The second of two numbers is 7 times the first. Their sum is 72. Find the numbers.
x = first number
7x = second number
x + 7x = 72
simplify and solve equation
the larger of 2 #s is 5 less than twice the smaller. their sum is 43. find the #s
x = smaller number
2x - 5 = larger number
x + (2x - 5) = 43
the ans is 16... x+2x-5=43..... therefor 3x=48 then divide both sides by 3 to solve for x
9 ,63
Well, well, well! Looks like we've got ourselves a math problem! Let's call the first number "X" and the second number "Y". According to our given information, Y is 7 times X, and their sum is 72.
So, we can set up two equations: Y = 7X and X + Y = 72.
Now, let's substitute the value of Y from the first equation into the second equation. We get X + 7X = 72. Combining like terms, we have 8X = 72.
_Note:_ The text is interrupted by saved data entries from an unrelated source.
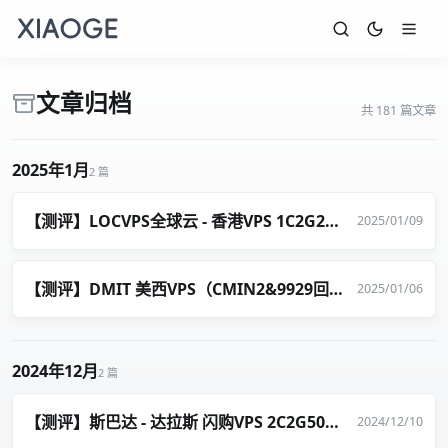
文章归档
共 181 篇文章
2025年1月
2 篇
【测评】LOCVPS全球云 - 香港VPS 1C2G20G（600）80元/年
2025/01/09
【测评】DMIT 美西VPS（CMIN2&9929回程）- 1C1G20G（1T）39.9美元/年
2025/01/06
2024年12月
2 篇
【测评】斯巴达 - 达拉斯 闪购VPS 2C2G50G（3T流量） 30美元/年
2024/12/10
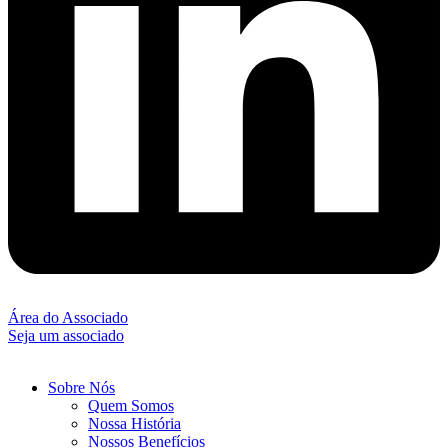
Área do Associado
Seja um associado
Sobre Nós
Quem Somos
Nossa História
Nossos Benefícios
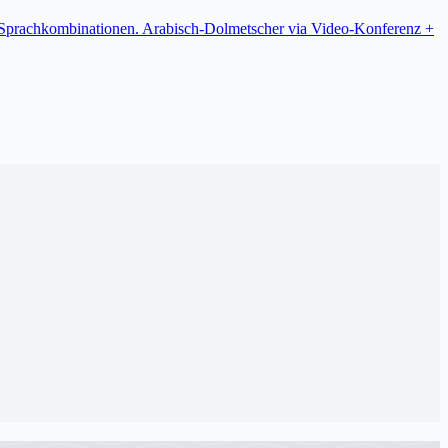
re Sprachkombinationen. Arabisch-Dolmetscher via Video-Konferenz +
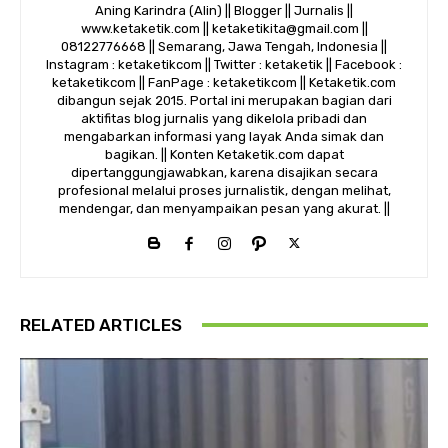
Aning Karindra (Alin) || Blogger || Jurnalis ||
www.ketaketik.com || ketaketikita@gmail.com ||
08122776668 || Semarang, Jawa Tengah, Indonesia ||
Instagram : ketaketikcom || Twitter : ketaketik || Facebook :
ketaketikcom || FanPage : ketaketikcom || Ketaketik.com
dibangun sejak 2015. Portal ini merupakan bagian dari
aktifitas blog jurnalis yang dikelola pribadi dan
mengabarkan informasi yang layak Anda simak dan
bagikan. || Konten Ketaketik.com dapat
dipertanggungjawabkan, karena disajikan secara
profesional melalui proses jurnalistik, dengan melihat,
mendengar, dan menyampaikan pesan yang akurat. ||
RELATED ARTICLES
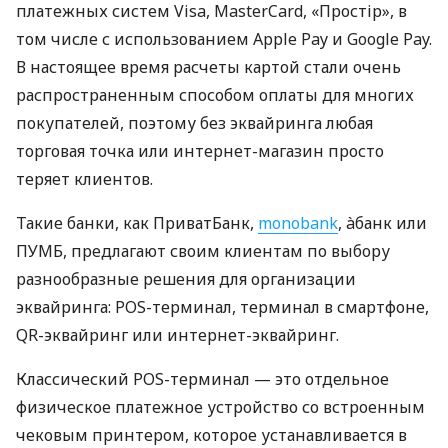
платежных систем Visa, MasterCard, «Простір», в
том числе с использованием Apple Pay и Google Pay.
В настоящее время расчеты картой стали очень
распространенным способом оплаты для многих
покупателей, поэтому без эквайринга любая
торговая точка или интернет-магазин просто
теряет клиентов.
Такие банки, как ПриватБанк,
monobank
, àбанк или
ПУМБ, предлагают своим клиентам по выбору
разнообразные решения для организации
эквайринга: POS-терминал, терминал в смартфоне,
QR-эквайринг или интернет-эквайринг.
Классический POS-терминал — это отдельное
физическое платежное устройство со встроенным
чековым принтером, которое устанавливается в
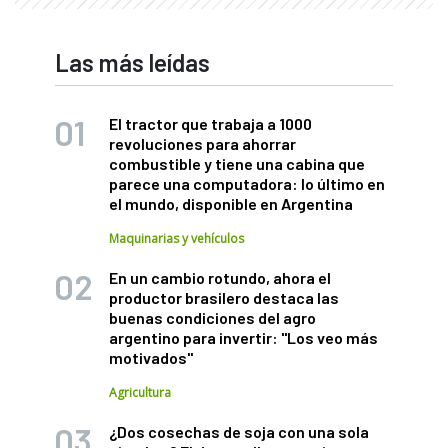
Las más leídas
El tractor que trabaja a 1000
revoluciones para ahorrar
combustible y tiene una cabina que
parece una computadora: lo último en
el mundo, disponible en Argentina
Maquinarias y vehículos
En un cambio rotundo, ahora el
productor brasilero destaca las
buenas condiciones del agro
argentino para invertir: "Los veo más
motivados"
Agricultura
¿Dos cosechas de soja con una sola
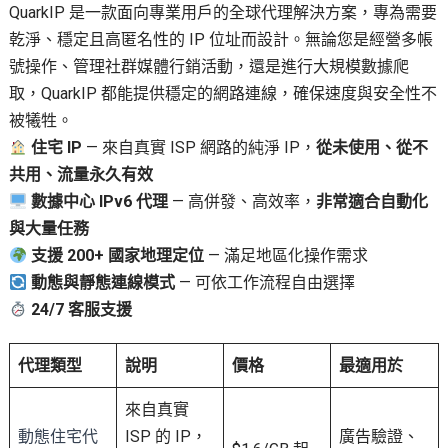
QuarkIP 是一款面向專業用戶的全球代理解決方案，專為需要
乾淨、穩定且高匿名性的 IP 位址而設計。無論您是經營多帳
號操作、管理社群媒體行銷活動，還是進行大規模數據爬
取，QuarkIP 都能提供穩定的網路連線，確保速度與安全性不
被犧牲。
住宅 IP
— 來自真實 ISP 網路的純淨 IP，
從未使用、從不
共用、流量永久有效
數據中心 IPv6 代理
— 高併發、高效率，
非常適合自動化
與大量任務
支援 200+ 國家地理定位
— 滿足地區化操作需求
動態與靜態連線模式
— 可依工作流程自由選擇
24/7 客服支援
代理類型
說明
價格
最適用於
來自真實
動態住宅代
ISP 的 IP，
廣告驗證、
Dividing both sides by 8 gives us X = 9.
Now, if X = 9, we can substitute this value back into the first equation to find Y. Y = 7(9), which gives us Y = 63.
So, the first number is 9, and the second number is 63. Ta-da!
To solve this problem, let's set up equations to represent the given information.
Let's assume the first number is "x." According to the problem, the second number is 7 times the first, which means the second number is 7x.
The problem states that the sum of these two numbers is 72. So, we can set up the equation:
x + 7x = 72
Combining like terms, we have:
8x = 72
To find the value of x, we need to isolate x on one side of the equation. To do so, we can divide both sides of the equation by 8:
8x/8 = 72/8
x = 9
Therefore, the first number is 9.
To find the second number, which is 7 times the first number, we can multiply 9 by 7:
7 * 9 = 63
Therefore, the second number is 63.
In conclusion, the two numbers are 9 and 63, respectively.